[Saved entries]
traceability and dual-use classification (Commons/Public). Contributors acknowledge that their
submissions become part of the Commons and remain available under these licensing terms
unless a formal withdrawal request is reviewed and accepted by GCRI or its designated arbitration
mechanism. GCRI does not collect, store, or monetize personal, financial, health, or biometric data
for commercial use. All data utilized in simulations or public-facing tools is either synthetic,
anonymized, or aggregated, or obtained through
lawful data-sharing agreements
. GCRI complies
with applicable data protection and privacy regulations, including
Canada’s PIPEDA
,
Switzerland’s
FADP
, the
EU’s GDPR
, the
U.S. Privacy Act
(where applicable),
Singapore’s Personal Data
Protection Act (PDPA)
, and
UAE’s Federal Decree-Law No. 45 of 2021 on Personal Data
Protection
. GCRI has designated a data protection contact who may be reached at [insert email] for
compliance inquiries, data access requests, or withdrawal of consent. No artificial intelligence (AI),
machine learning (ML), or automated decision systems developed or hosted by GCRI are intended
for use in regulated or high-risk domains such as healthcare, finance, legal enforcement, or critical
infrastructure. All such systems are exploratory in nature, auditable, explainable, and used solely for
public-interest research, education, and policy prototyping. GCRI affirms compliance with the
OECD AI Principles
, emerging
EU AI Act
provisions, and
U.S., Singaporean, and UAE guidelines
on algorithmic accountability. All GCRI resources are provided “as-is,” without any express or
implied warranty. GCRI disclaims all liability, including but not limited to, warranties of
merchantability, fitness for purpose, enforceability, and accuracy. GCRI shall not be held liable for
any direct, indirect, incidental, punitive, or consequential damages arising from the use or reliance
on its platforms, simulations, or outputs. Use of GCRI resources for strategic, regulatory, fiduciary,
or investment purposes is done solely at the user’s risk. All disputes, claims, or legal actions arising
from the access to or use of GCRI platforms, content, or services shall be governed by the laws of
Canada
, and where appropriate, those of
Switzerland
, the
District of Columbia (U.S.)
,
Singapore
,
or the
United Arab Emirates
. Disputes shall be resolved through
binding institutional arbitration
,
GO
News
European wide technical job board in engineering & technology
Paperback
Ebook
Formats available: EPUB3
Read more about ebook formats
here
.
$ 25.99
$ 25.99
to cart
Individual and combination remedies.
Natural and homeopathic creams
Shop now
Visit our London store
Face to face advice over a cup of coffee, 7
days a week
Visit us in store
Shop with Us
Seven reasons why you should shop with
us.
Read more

→ What the task asks: Your answer should be an exact transcription of the data above.

→ Answer for this exercise:
traceability and dual-use classification (Commons/Public). Contributors acknowledge that their
submissions become part of the Commons and remain available under these licensing terms
unless a formal withdrawal request is reviewed and accepted by GCRI or its designated arbitration
mechanism. GCRI does not collect, store, or monetize personal, financial, health, or biometric data
for commercial use. All data utilized in simulations or public-facing tools is either synthetic,
anonymized, or aggregated, or obtained through
lawful data-sharing agreements
. GCRI complies
with applicable data protection and privacy regulations, including
Canada’s PIPEDA
,
Switzerland’s
FADP
, the
EU’s GDPR
, the
U.S. Privacy Act
(where applicable),
Singapore’s Personal Data
Protection Act (PDPA)
, and
UAE’s Federal Decree-Law No. 45 of 2021 on Personal Data
Protection
. GCRI has designated a data protection contact who may be reached at [insert email] for
compliance inquiries, data access requests, or withdrawal of consent. No artificial intelligence (AI),
machine learning (ML), or automated decision systems developed or hosted by GCRI are intended
for use in regulated or high-risk domains such as healthcare, finance, legal enforcement, or critical
infrastructure. All such systems are exploratory in nature, auditable, explainable, and used solely for
public-interest research, education, and policy prototyping. GCRI affirms compliance with the
OECD AI Principles
, emerging
EU AI Act
provisions, and
U.S., Singaporean, and UAE guidelines
on algorithmic accountability. All GCRI resources are provided “as-is,” without any express or
implied warranty. GCRI disclaims all liability, including but not limited to, warranties of
merchantability, fitness for purpose, enforceability, and accuracy. GCRI shall not be held liable for
any direct, indirect, incidental, punitive, or consequential damages arising from the use or reliance
on its platforms, simulations, or outputs. Use of GCRI resources for strategic, regulatory, fiduciary,
or investment purposes is done solely at the user’s risk. All disputes, claims, or legal actions arising
from the access to or use of GCRI platforms, content, or services shall be governed by the laws of
Canada
, and where appropriate, those of
Switzerland
, the
District of Columbia (U.S.)
,
Singapore
,
or the
United Arab Emirates
. Disputes shall be resolved through
binding institutional arbitration
,
GO
News
European wide technical job board in engineering & technology
Paperback
Ebook
Formats available: EPUB3
Read more about ebook formats
here
.
$ 25.99
$ 25.99
to cart
Individual and combination remedies.
Natural and homeopathic creams
Shop now
Visit our London store
Face to face advice over a cup of coffee, 7
days a week
Visit us in store
Shop with Us
Seven reasons why you should shop with
us.
Read more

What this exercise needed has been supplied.